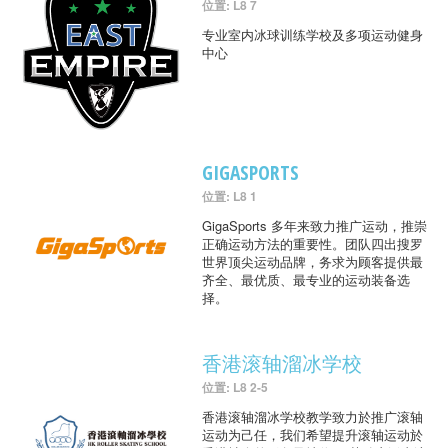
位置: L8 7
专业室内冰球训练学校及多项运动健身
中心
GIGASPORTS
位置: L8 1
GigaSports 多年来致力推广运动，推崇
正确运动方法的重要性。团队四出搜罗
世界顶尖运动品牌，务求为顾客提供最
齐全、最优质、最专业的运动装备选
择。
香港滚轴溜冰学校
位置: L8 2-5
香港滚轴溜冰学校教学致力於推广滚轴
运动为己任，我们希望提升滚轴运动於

---

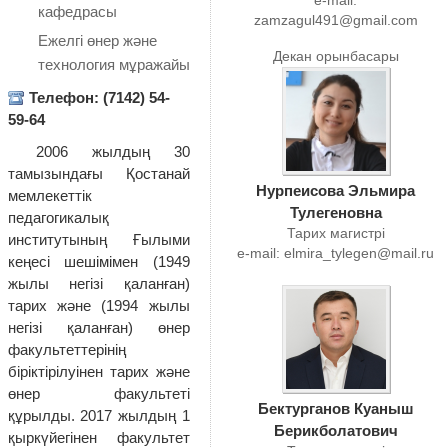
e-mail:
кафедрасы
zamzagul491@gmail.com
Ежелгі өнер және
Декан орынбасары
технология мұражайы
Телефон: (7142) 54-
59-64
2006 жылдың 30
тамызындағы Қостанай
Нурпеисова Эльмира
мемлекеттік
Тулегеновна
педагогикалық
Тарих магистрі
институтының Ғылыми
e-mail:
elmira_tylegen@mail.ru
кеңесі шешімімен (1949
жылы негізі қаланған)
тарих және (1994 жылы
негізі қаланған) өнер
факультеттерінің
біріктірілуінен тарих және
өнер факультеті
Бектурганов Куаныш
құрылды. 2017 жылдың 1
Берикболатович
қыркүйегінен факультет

---

» Problem to solve
Among the lines of the material above, tally those containing "негізі" and respond with the total only.

» Answer for the task
2